In June 2020, Venuti officially retired from teaching full-time. She was named an adjunct professor and continues to teach on a part-time basis in the anatomy lab and is currently serving as an interim course director for OUWB’s Musculoskeletal Systems course.

She divides her time between Michigan and her home in Woods Hole, Massachusetts, which is located at the extreme southwest corner of Cape Cod. Once the COVID-19 pandemic subsides, Venuti says she hopes to participate in programs at the Woods Hole Marine Biological Laboratory, a private, nonprofit research and educational center affiliated with the University of Chicago. During her research career, Venuti conducted research as an MBL Fellow and taught in their world-renowned summer embryology course.

A high bar for high results

Though Venuti is retired, Doug Gould, chair of the Department of Foundational Medical Studies, says OUWB continues to embody the many best practices she introduced.

Venuti served as chair of the same department Gould now oversees.

Gould

“She set the parameters and the tone for what (OUWB) values,” says Gould. “Judy set a high bar and a high level of expectation that move people beyond being teachers and (so they) become master educators.”

“You have to set a high bar to get a high result,” he adds.

Gould says just one of the ways Venuti did so was during annual reviews.

“She was very good at communicating expectations,” he says. “She would say ‘Nope, this is no good, you’re wasting your time, you need to do X,Y,Z.’ That’s really useful for somebody that’s trying to create something.”

Gould nominated Venuti to be professor emeritus.

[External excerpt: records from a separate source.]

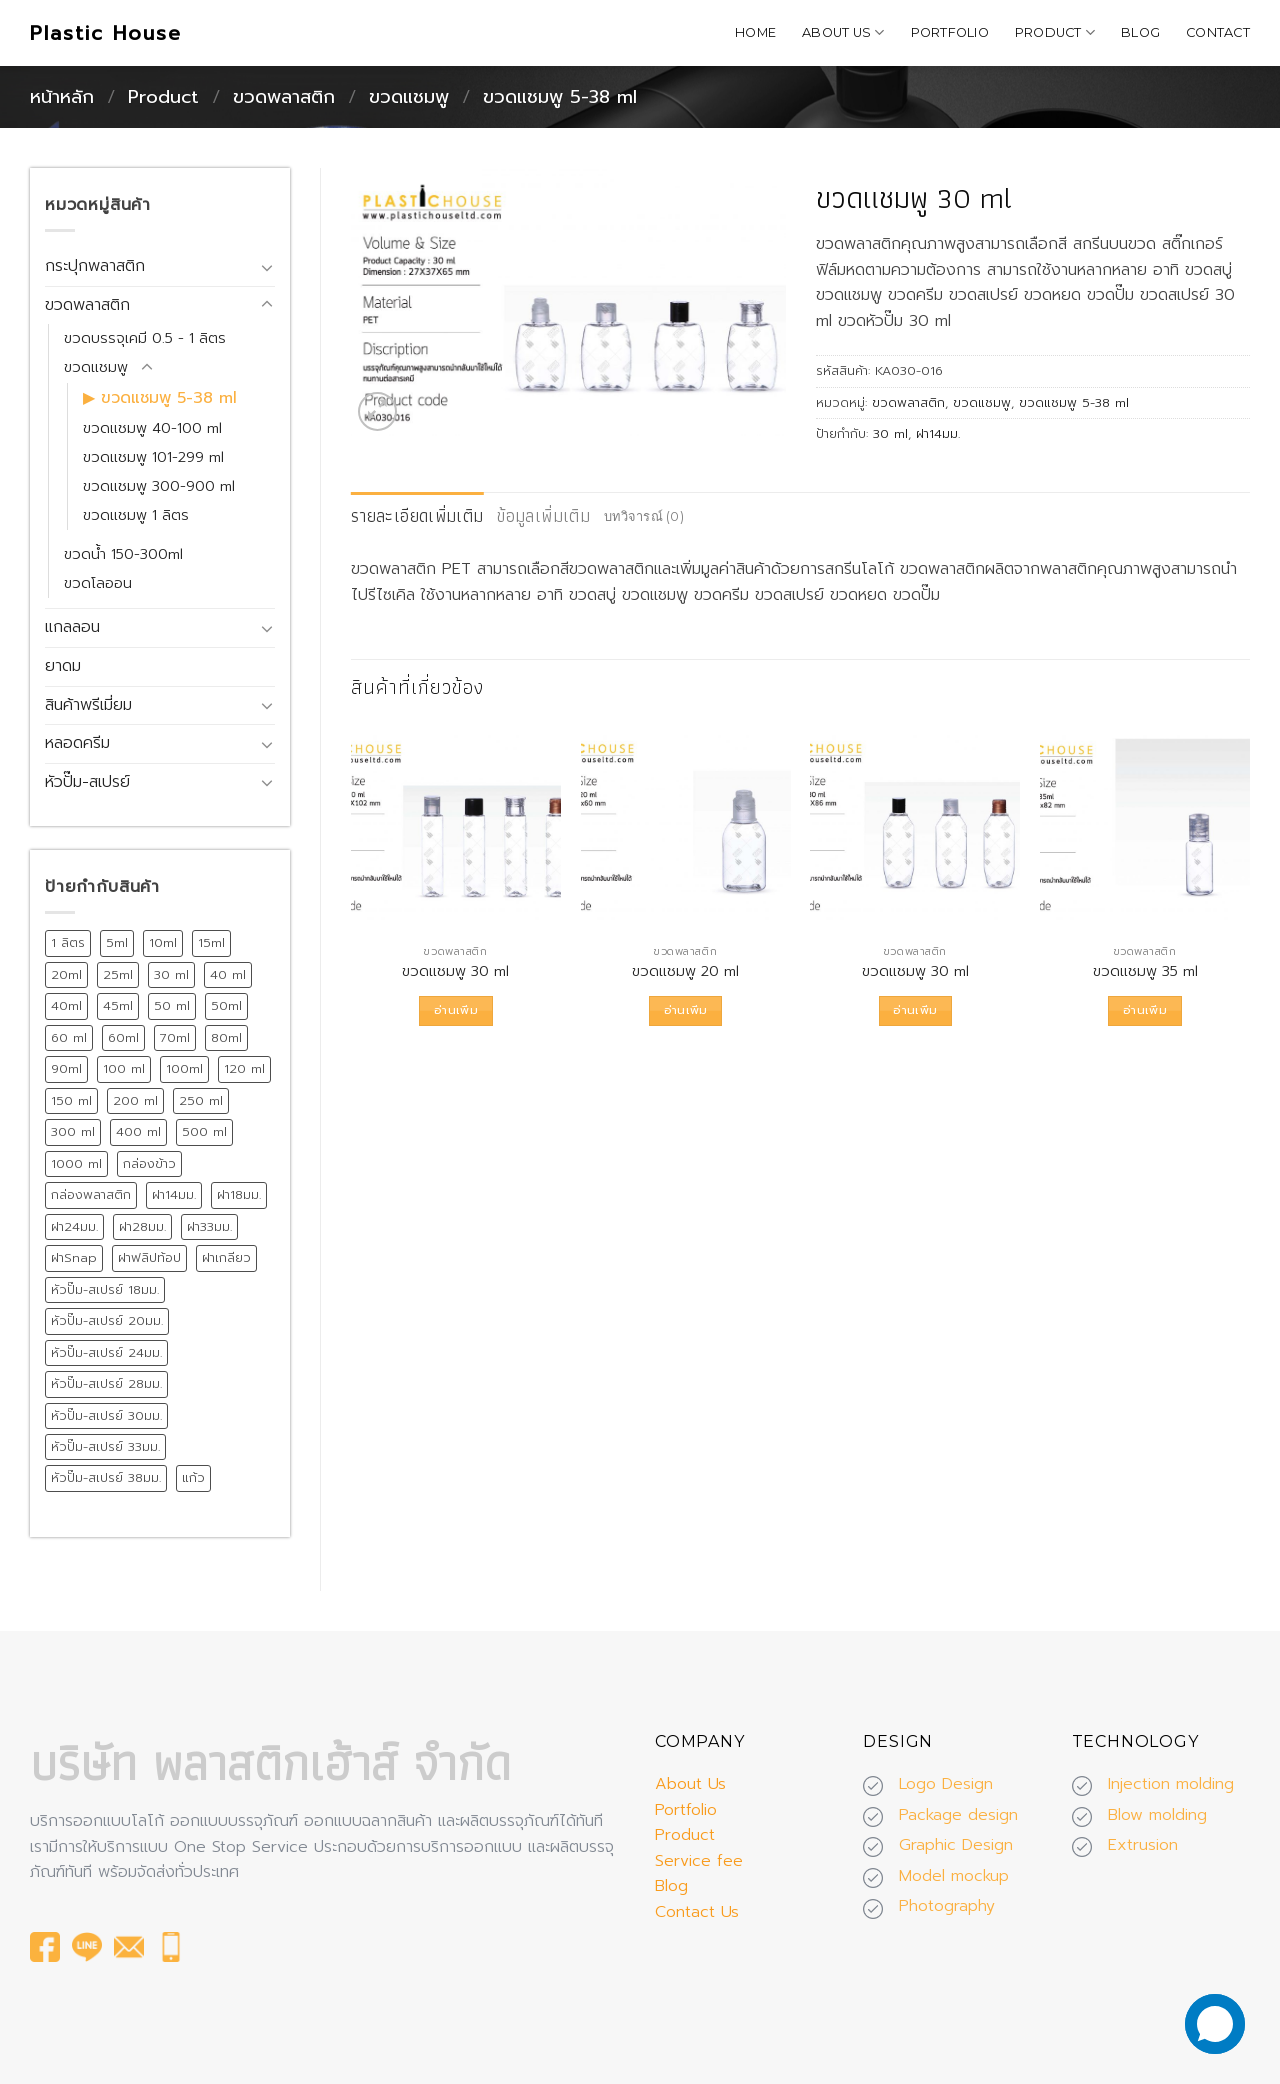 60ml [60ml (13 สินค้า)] (123, 1037)
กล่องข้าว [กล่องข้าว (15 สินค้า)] (149, 1163)
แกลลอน (72, 627)
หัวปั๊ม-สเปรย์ (87, 782)
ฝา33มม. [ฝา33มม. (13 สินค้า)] (209, 1226)
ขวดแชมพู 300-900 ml (159, 486)
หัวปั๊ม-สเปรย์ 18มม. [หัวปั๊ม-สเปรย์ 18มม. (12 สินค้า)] (105, 1289)
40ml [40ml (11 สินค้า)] (66, 1005)
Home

Janine DeWitte, assistant dean for Faculty Affairs & Professional Development, said the title generally “serves as respect for and recognition of a distinguished career.”

“The title is awarded as an honor based on outstanding contributions that have made a positive impact on OUWB and significant contributions to a person’s area of expertise,” says DeWitte.

The title is reserved for very few as it requires 10 years of continuous employment with OUWB and a recommendation for a department chair. Even then, says DeWitte, nomination does not guarantee the title will be given as it’s intended for “only those who have a significant record of service and achievements.”

Venuti is among the very first to meet all of the requirements.

She says it means a lot to her, especially since she retired during the pandemic and never received the traditional retirement send-off.

“(Being named professor emeritus) is a nice way of being recognized for the work that I had done, and that the work is appreciated,” says Venuti. 

The most satisfying part of her work at OUWB, however, is that she was integral to helping set standards that continually yield high-quality physicians.

“I have many doctors who are Beaumont doctors, including my ophthalmologist who says, ‘(OUWB) students are great. I find that in general they are better prepared to come and work with us than some other medical students,’” says Venuti. “It’s very satisfying to hear that our students are appreciated by the community.”